Under the terms of the step-up equity financing agreement, Societe Generale will purchase up to €45 million of new company shares over a 24-month period, with the option to increase that amount to €60 million (US$72 million), and would sell those shares on the Italian market. The arrangement will allow Cell Therapeutics the flexibility to raise funds as needed, and the company is not obligated to draw down any of the funds.

The Seattle-based company, which could not be reached for comment, reported a net loss of $53.2 million for the first quarter - $27.3 million from operations and the remaining $30 million coming from debt-related costs, a settlement payment and restructuring expenses.
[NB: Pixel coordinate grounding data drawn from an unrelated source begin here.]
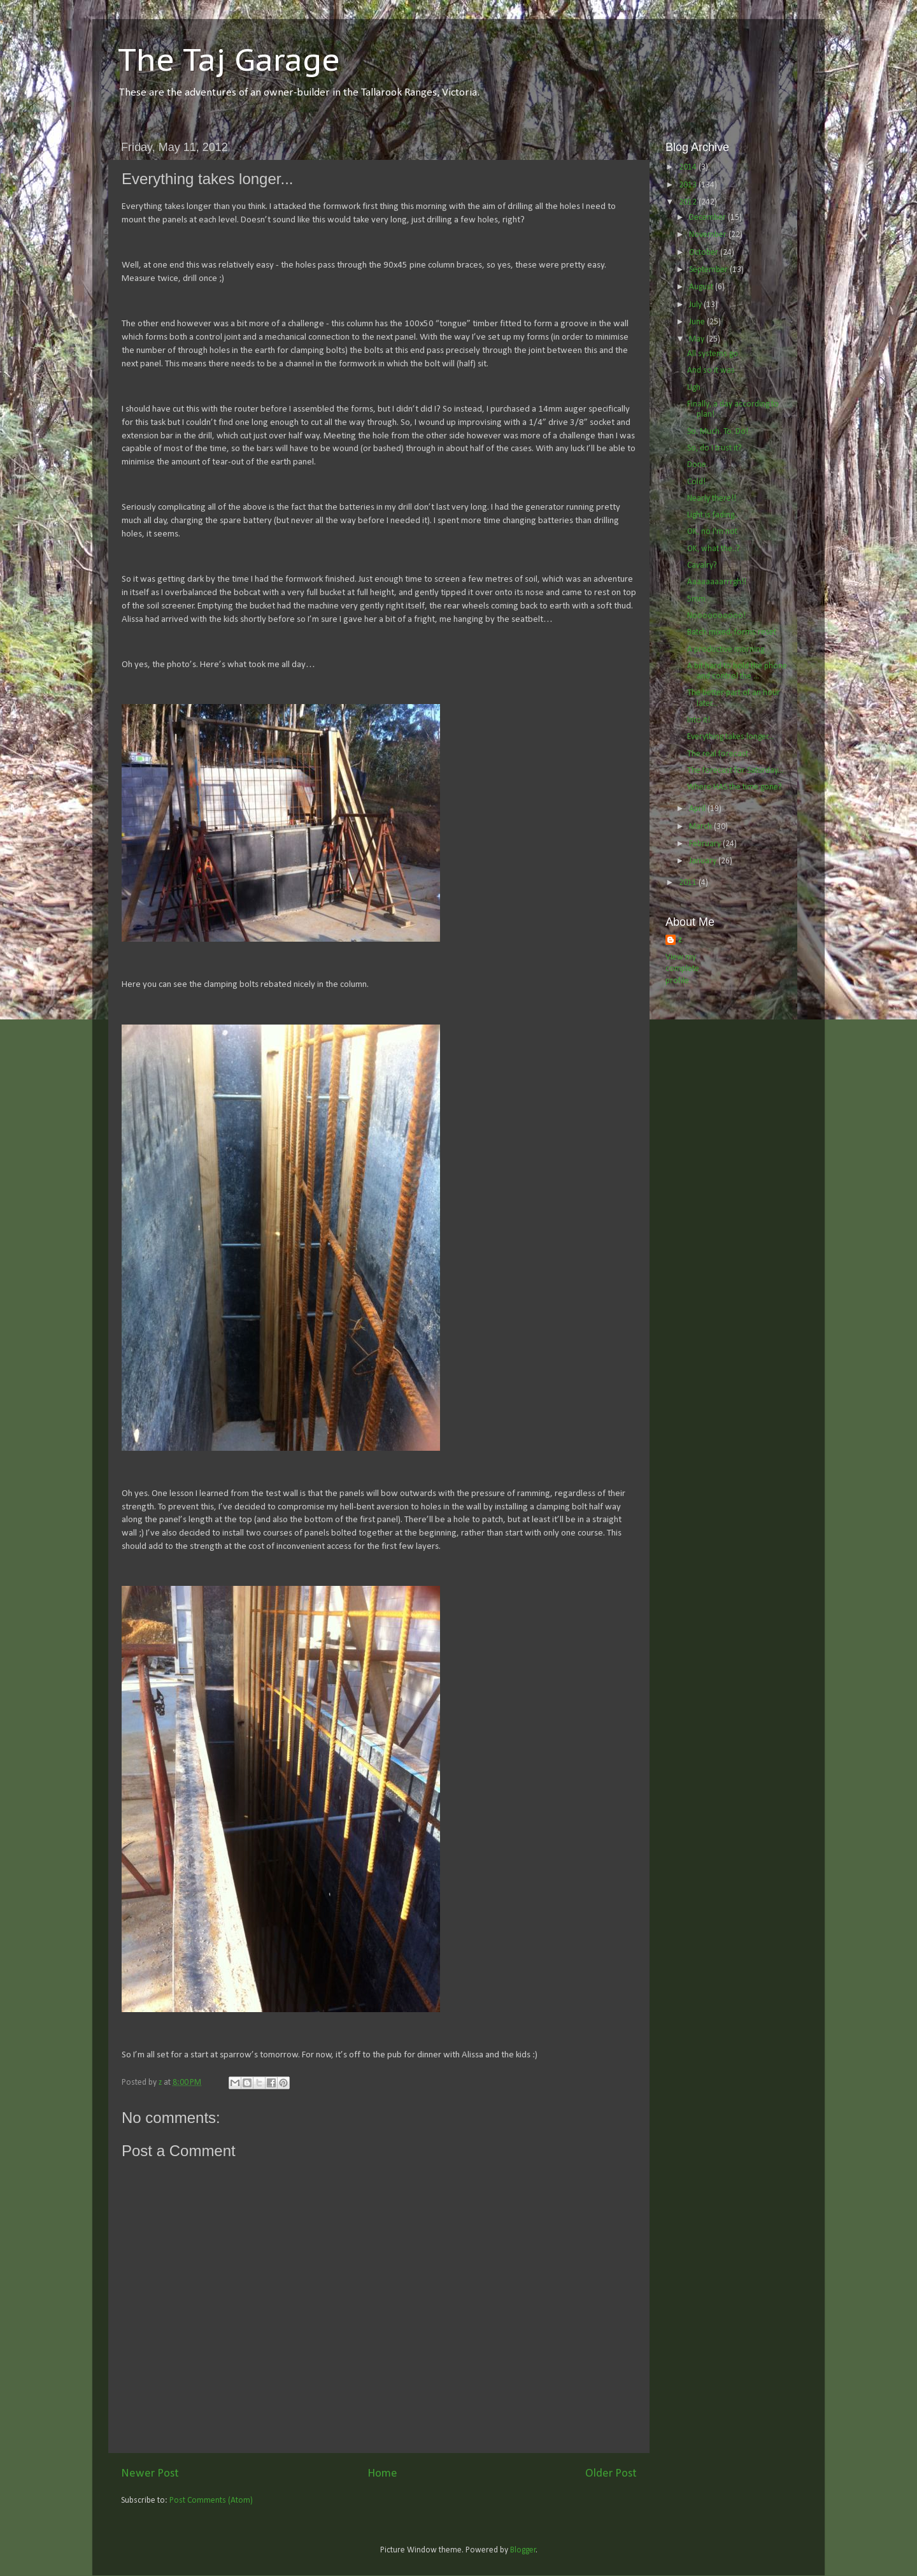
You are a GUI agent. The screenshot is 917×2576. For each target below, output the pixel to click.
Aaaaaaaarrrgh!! (716, 582)
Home (382, 2474)
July (696, 305)
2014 (689, 167)
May (697, 339)
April (698, 809)
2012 (689, 202)
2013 (689, 185)
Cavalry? (702, 565)
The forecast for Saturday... (735, 770)
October (704, 252)
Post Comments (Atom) (211, 2500)
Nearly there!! (711, 498)
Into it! (698, 720)
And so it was (711, 370)
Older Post (611, 2474)
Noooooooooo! (716, 616)
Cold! (696, 482)
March (701, 827)
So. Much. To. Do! (717, 432)
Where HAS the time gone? (734, 787)
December (708, 217)
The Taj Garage (229, 59)
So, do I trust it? (714, 448)
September (709, 270)
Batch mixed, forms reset (731, 632)
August (702, 287)
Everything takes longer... (730, 737)
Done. (697, 465)
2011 (689, 883)
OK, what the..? (713, 549)
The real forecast (717, 754)
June (698, 322)
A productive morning (725, 649)
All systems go (712, 354)
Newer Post (150, 2474)
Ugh (693, 388)
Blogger (523, 2550)
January (703, 861)
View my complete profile (682, 969)
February (706, 844)
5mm (696, 599)
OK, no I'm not (712, 532)
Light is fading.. (712, 515)
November (709, 235)
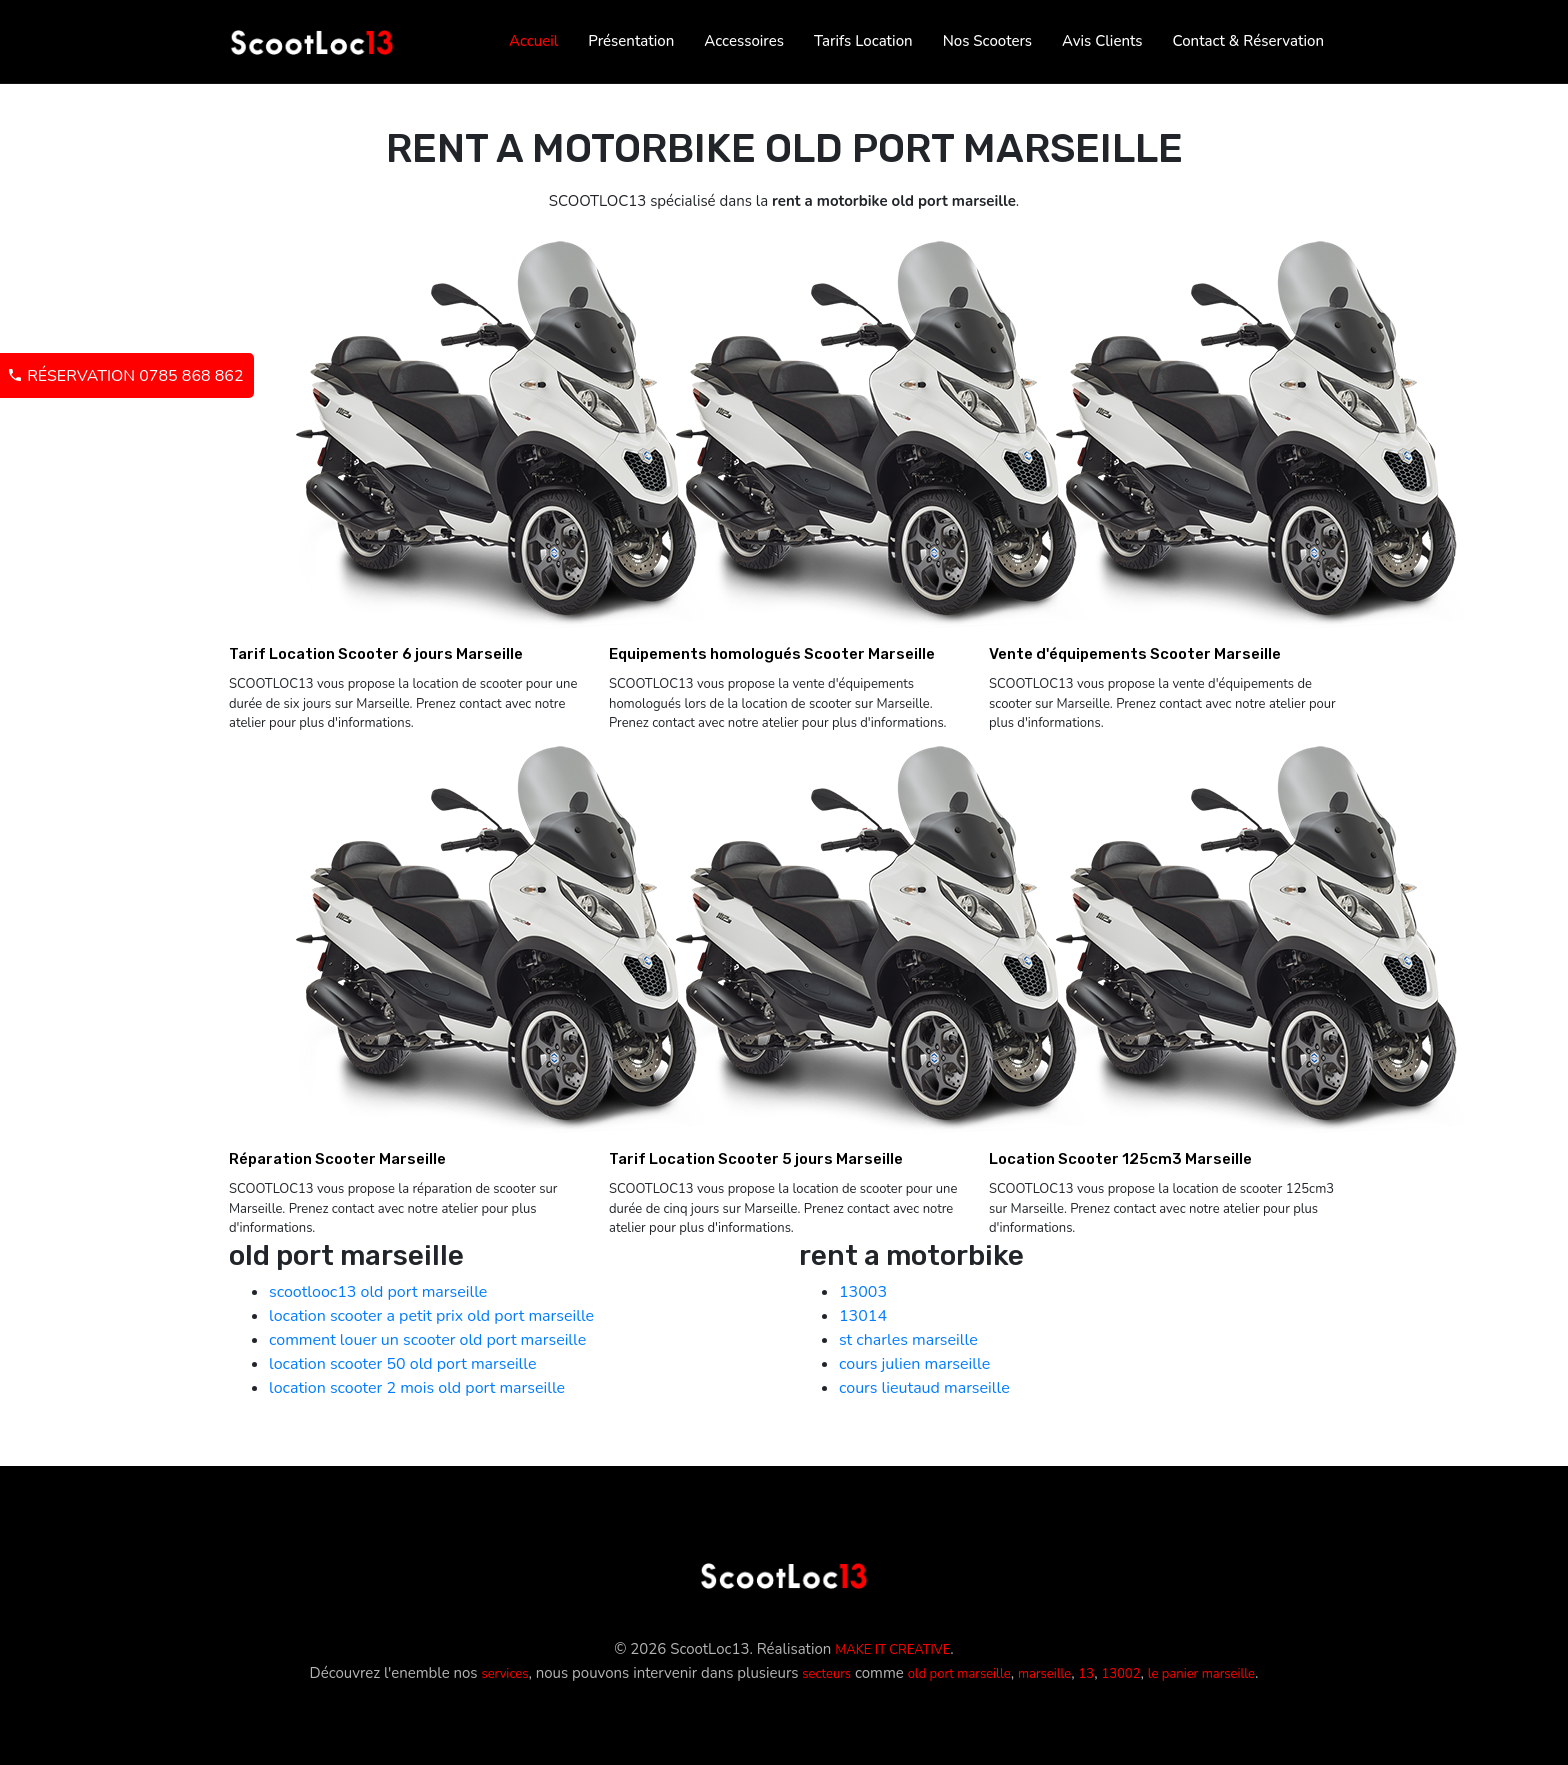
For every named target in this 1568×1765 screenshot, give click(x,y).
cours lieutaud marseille (924, 1388)
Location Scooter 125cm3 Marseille (1120, 1159)
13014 (863, 1316)
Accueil (533, 41)
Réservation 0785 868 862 (125, 376)
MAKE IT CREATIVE (892, 1650)
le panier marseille (1201, 1674)
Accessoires (744, 41)
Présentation (631, 41)
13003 (863, 1292)
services (504, 1674)
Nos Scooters (987, 41)
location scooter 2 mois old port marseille (417, 1388)
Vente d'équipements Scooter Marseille (1135, 654)
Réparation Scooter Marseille (337, 1159)
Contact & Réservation (1248, 41)
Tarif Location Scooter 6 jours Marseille (376, 654)
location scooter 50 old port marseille (403, 1364)
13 (1087, 1674)
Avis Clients (1102, 41)
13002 (1120, 1674)
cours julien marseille (914, 1364)
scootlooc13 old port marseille (378, 1292)
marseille (1044, 1674)
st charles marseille (908, 1340)
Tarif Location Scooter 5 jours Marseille (756, 1159)
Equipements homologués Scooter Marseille (772, 654)
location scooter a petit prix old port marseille (431, 1316)
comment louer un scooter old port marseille (427, 1340)
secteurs (826, 1674)
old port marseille (959, 1674)
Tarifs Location (863, 41)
As of March 31, it had cash and short-term investments totaling $50.3 million, but added about $31.2 million in net proceeds from the April sale of 7.5 percent convertible senior notes due 2011 to fund clinical work, research and development and the filing of new drug applications, the first of which is expected during the first half of 2007.

Though the company ran into trouble with its cancer drug, Xyotax (paclitaxel poliglumex), last year after Phase III results in patients with non-small-cell lung cancer failed to show a 30 percent improvement in survival, it managed to rebound with promising data in a subset of female patients with poor performance status (PS2). Cell Therapeutics recently reported that the FDA agreed to review an NDA submission of Xyotax, provided that it includes interim data from a confirmatory study in women only.

The PIONEER trial is expected to enroll 600 PS2 chemotherapy-na ve women with advanced NSCLC to be randomized to receive either Xyotax or paclitaxel every three weeks. The primary endpoint is overall survival.

Xyotax also is being evaluated in a Phase III trial in advanced ovarian cancer and in a Phase I study of esophageal and gastric cancer.

Behind Xyotax, the company is in late-stage development with pixantrone, which is designed to improve the activity of anthracyclines. The drug is in an ongoing Phase III study in aggressive non-Hodgkin's lymphoma.

Earlier this year, Cell Therapeutics reported preliminary results of a Phase I/II study of pixantrone combined with fludarabine, dexamethasone and rituximab (Rituxan, from South San Francisco-based Genentech Inc. and Cambridge, Mass.-based Biogen Idec Inc.). Those data demonstrated a 95 percent overall response rate, with 77 percent of patients experiencing complete disappearance of their tumors.

Pixantrone also is in development in refractory acute myelogenous leukemia.

A third drug candidate, CT-2106, is in Phase I/II testing in combination with 5-fluorouracil/folinic acid in metastatic colorectal cancer patients who have failed a regimen of oxaliplatin plus 5-FU/FA. The company is evaluating CT-2106, a camptothecin attached to a polyglutamate polymer, in other trials in advanced ovarian cancer and solid tumors.

The company's shares (NASDAQ:CTIC) closed at $1.44 Wednesday, up 5 cents.